::: THE INPUT :::

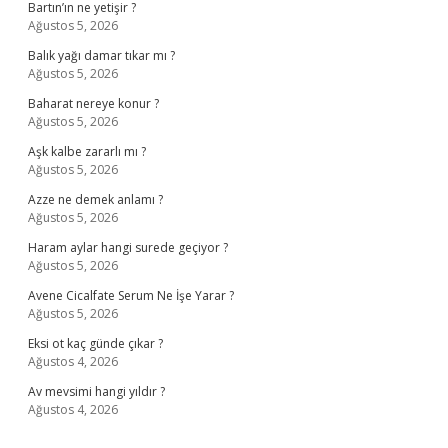
Bartın’ın ne yetişir ?
Ağustos 5, 2026
Balık yağı damar tıkar mı ?
Ağustos 5, 2026
Baharat nereye konur ?
Ağustos 5, 2026
Aşk kalbe zararlı mı ?
Ağustos 5, 2026
Azze ne demek anlamı ?
Ağustos 5, 2026
Haram aylar hangi surede geçiyor ?
Ağustos 5, 2026
Avene Cicalfate Serum Ne İşe Yarar ?
Ağustos 5, 2026
Eksi ot kaç günde çıkar ?
Ağustos 4, 2026
Av mevsimi hangi yıldır ?
Ağustos 4, 2026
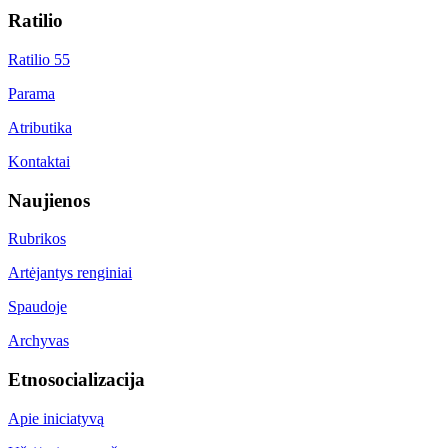
Ratilio
Ratilio 55
Parama
Atributika
Kontaktai
Naujienos
Rubrikos
Artėjantys renginiai
Spaudoje
Archyvas
Etnosocializacija
Apie iniciatyvą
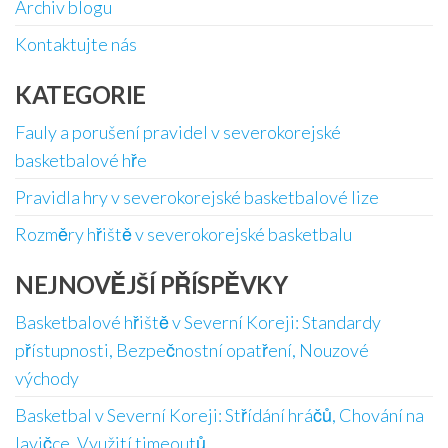
Archiv blogu
Kontaktujte nás
KATEGORIE
Fauly a porušení pravidel v severokorejské
basketbalové hře
Pravidla hry v severokorejské basketbalové lize
Rozměry hřiště v severokorejské basketbalu
NEJNOVĚJŠÍ PŘÍSPĚVKY
Basketbalové hřiště v Severní Koreji: Standardy
přístupnosti, Bezpečnostní opatření, Nouzové
východy
Basketbal v Severní Koreji: Střídání hráčů, Chování na
lavičce, Využití timeoutů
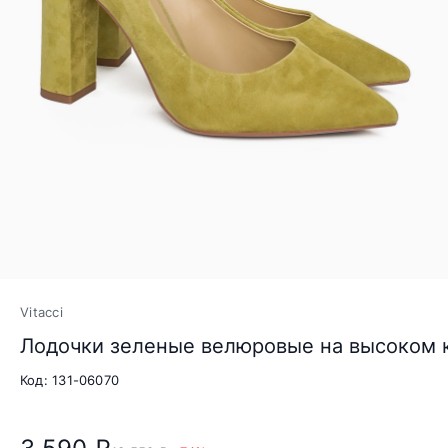
Vitacci
Лодочки зеленые велюровые на высоком 
Код: 131-06070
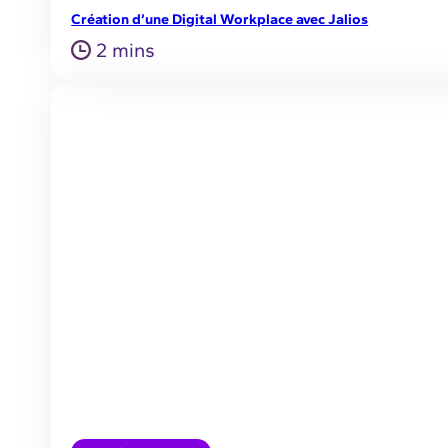
Création d’une Digital Workplace avec Jalios
2 mins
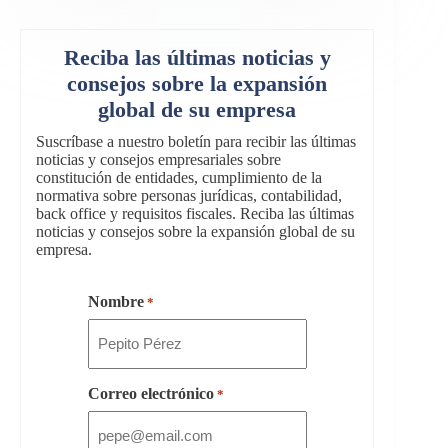
Reciba las últimas noticias y
consejos sobre la expansión
global de su empresa
Suscríbase a nuestro boletín para recibir las últimas
noticias y consejos empresariales sobre
constitución de entidades, cumplimiento de la
normativa sobre personas jurídicas, contabilidad,
back office y requisitos fiscales. Reciba las últimas
noticias y consejos sobre la expansión global de su
empresa.
Nombre
*
Correo electrónico
*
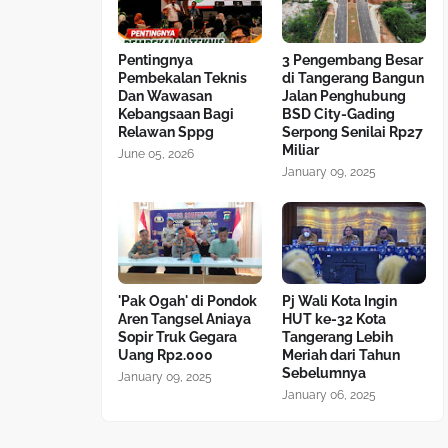
Pentingnya
3 Pengembang Besar
Pembekalan Teknis
di Tangerang Bangun
Dan Wawasan
Jalan Penghubung
Kebangsaan Bagi
BSD City-Gading
Relawan Sppg
Serpong Senilai Rp27
Miliar
June 05, 2026
January 09, 2025
'Pak Ogah' di Pondok
Pj Wali Kota Ingin
Aren Tangsel Aniaya
HUT ke-32 Kota
Sopir Truk Gegara
Tangerang Lebih
Uang Rp2.000
Meriah dari Tahun
Sebelumnya
January 09, 2025
January 06, 2025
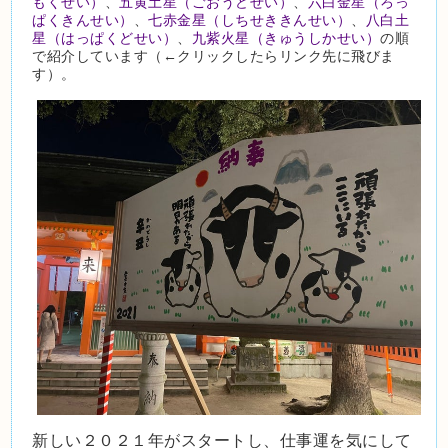
もくせい）
、
五黄土星（ごおうどせい）
、
六白金星（ろっ
ぱくきんせい）
、
七赤金星（しちせききんせい）
、
八白土
星（はっぱくどせい）
、
九紫火星（きゅうしかせい）
の順
で紹介しています（←クリックしたらリンク先に飛びま
す）。
新しい２０２１
年がスタートし、仕事運を気にして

:::

Reproduce only the lines between the line with "Etnosocializacija" and the final line of the records, both included, so that the copy matches them exactly and contains no pictures.

Etnosocializacija
Apie iniciatyvą
Archiv blogu
Kontaktujte nás
KATEGORIE
Fauly a porušení pravidel v severokorejské
basketbalové hře
Pravidla hry v severokorejské basketbalové lize
Rozměry hřiště v severokorejské basketbalu
NEJNOVĚJŠÍ PŘÍSPĚVKY
Basketbalové hřiště v Severní Koreji: Standardy
přístupnosti, Bezpečnostní opatření, Nouzové
východy
Basketbal v Severní Koreji: Střídání hráčů, Chování na
lavičce, Využití timeoutů
Vitacci
Лодочки зеленые велюровые на высоком 
Код: 131-06070
Création d’une Digital Workplace avec Jalios
2 mins
Reciba las últimas noticias y
consejos sobre la expansión
global de su empresa
Suscríbase a nuestro boletín para recibir las últimas
noticias y consejos empresariales sobre
constitución de entidades, cumplimiento de la
normativa sobre personas jurídicas, contabilidad,
back office y requisitos fiscales. Reciba las últimas
noticias y consejos sobre la expansión global de su
empresa.
Nombre
*
Correo electrónico
*
Pentingnya
3 Pengembang Besar
Pembekalan Teknis
di Tangerang Bangun
Dan Wawasan
Jalan Penghubung
Kebangsaan Bagi
BSD City-Gading
Relawan Sppg
Serpong Senilai Rp27
Miliar
June 05, 2026
January 09, 2025
'Pak Ogah' di Pondok
Pj Wali Kota Ingin
Aren Tangsel Aniaya
HUT ke-32 Kota
Sopir Truk Gegara
Tangerang Lebih
Uang Rp2.000
Meriah dari Tahun
Sebelumnya
January 09, 2025
January 06, 2025
もくせい）
、
五黄土星（ごおうどせい）
、
六白金星（ろっ
ぱくきんせい）
、
七赤金星（しちせききんせい）
、
八白土
星（はっぱくどせい）
、
九紫火星（きゅうしかせい）
の順
で紹介しています（←クリックしたらリンク先に飛びま
す）。
新しい２０２１
年がスタートし、仕事運を気にして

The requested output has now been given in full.